Just to give you an idea of the food value of garden greens in general, here is a selected list that will show you the vitamin and mineral content of easily grown greens. (All figures are from the USDA Handbook of the Nutritional Contents of Foods, and refer to a 100-gram edible portion.)
Fitting Greens into Your Garden
There are greens you can grow in every season even winter. Some garden greens, like spinach, grow quickly and last just a short time. Others, such as chard, remain ready for picking all season long. Heat lovers, such as amaranth and New Zealand spinach, need warm weather to grow in; but they are the exception. Most greens thrive in cool weather. Some, in fact, such as kale and Chinese cabbage, are at their best after frost.
Succession Plants
With some planning, you can pick your own fresh greens from spring through winter.
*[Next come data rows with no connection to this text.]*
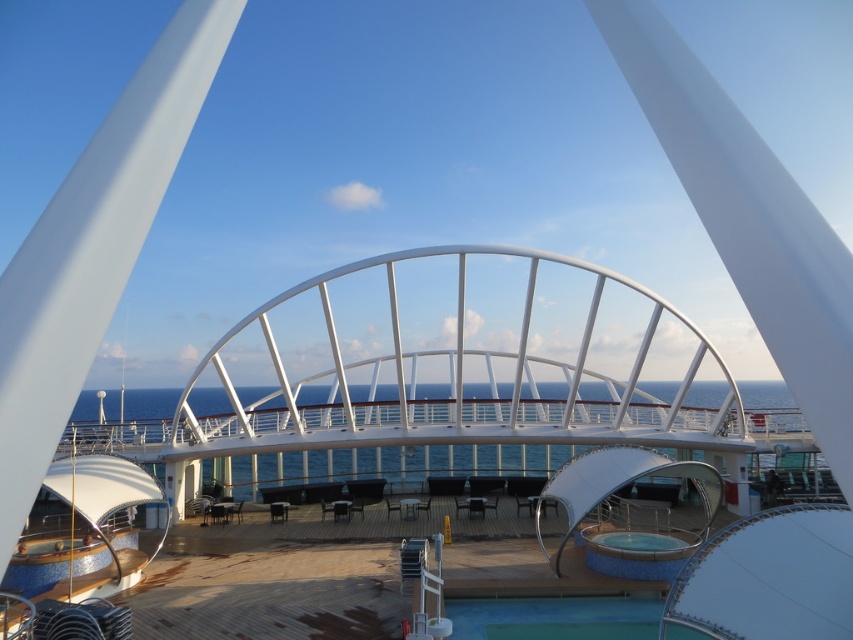 Question: Which point is closer to the camera?

Choices:
 (A) coord(654,602)
 (B) coord(645,534)

Answer: (A)

Question: Does green rubber pool at lower center have a greater width compared to clear glass pool at center?

Choices:
 (A) no
 (B) yes

Answer: (B)

Question: Is green rubber pool at lower center above clear glass pool at center?

Choices:
 (A) yes
 (B) no

Answer: (B)

Question: Is green rubber pool at lower center above clear glass pool at center?

Choices:
 (A) yes
 (B) no

Answer: (B)

Question: Among these points, which one is nearest to the camera?

Choices:
 (A) (604, 538)
 (B) (529, 634)

Answer: (B)

Question: Which point is farther from the camera taking this photo?

Choices:
 (A) (606, 540)
 (B) (567, 636)

Answer: (A)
The secret of a continuous harvest is succession planting. You might, for example, plant early spring spinach, followed by green beans bearing in August, with a quick crop of radishes put in after the beans finish. Your summer greens can be grown in the rows where spring peas or scallions have finished. For a fall harvest, you can transplant kale, cabbage, and other good fall greens into spaces left by early radishes or beets. Fall spinach and escarole can follow summer-harvested onions. Most green vegetables do well when seeded right in the row, but you might want to raise some seedlings in flats and have them ready for transplanting to the garden, both to get an early spring start and to save growing time in midseason.
Intercropping
Another way to fit more greens into your garden is to tuck a quick-maturing leafy vegetable, such as spinach or leaf lettuce, in the wide space between your tomato, melon, or squash transplants. By the time the spreading vegetable needs all the room you have allowed for it, the leafy vegetable will have been picked and eaten. Shade from larger vegetables nearby sometimes helps to keep some spring vegetables, such as spinach, producing for an additional week before going to seed in the summer warmth and longer days.
By using succession planting and intercropping, you can grow an extensive variety of greens in a small space.
Small Space Growing Tips
If your garden space is limited, here are some more ways to find room for the new greens you want to grow.
Grow green vegetables as part of your flower border. For example, a perky edging of curly parsley really sets off a bed of bright blossoms, and rhubarb chard would be a handsome addition to a bed of perennials. Lettuce rosettes look good among the petunias and are usually ready to pick before the petunia plants spread.
Look for odd, unused corners of your yard that can be turned into productive mini-gardens. That square of ground by the back step, for example, a neglected strip beside the garage or back fence, or the narrow piece of earth bordering a driveway can make a miniature garden.
Even in an apartment or condominium, you can have a windowbox. Fill it with the best soil you can find, with a layer of sand and gravel at the bottom for good drainage. Try leaf lettuce, parsley, scallions, escarole, or spinach. But avoid planting deep-rooted greens, such as chard, and large growing ones, such as kale and collards. A single kale plant in a large pot, though, could liven your soup for months.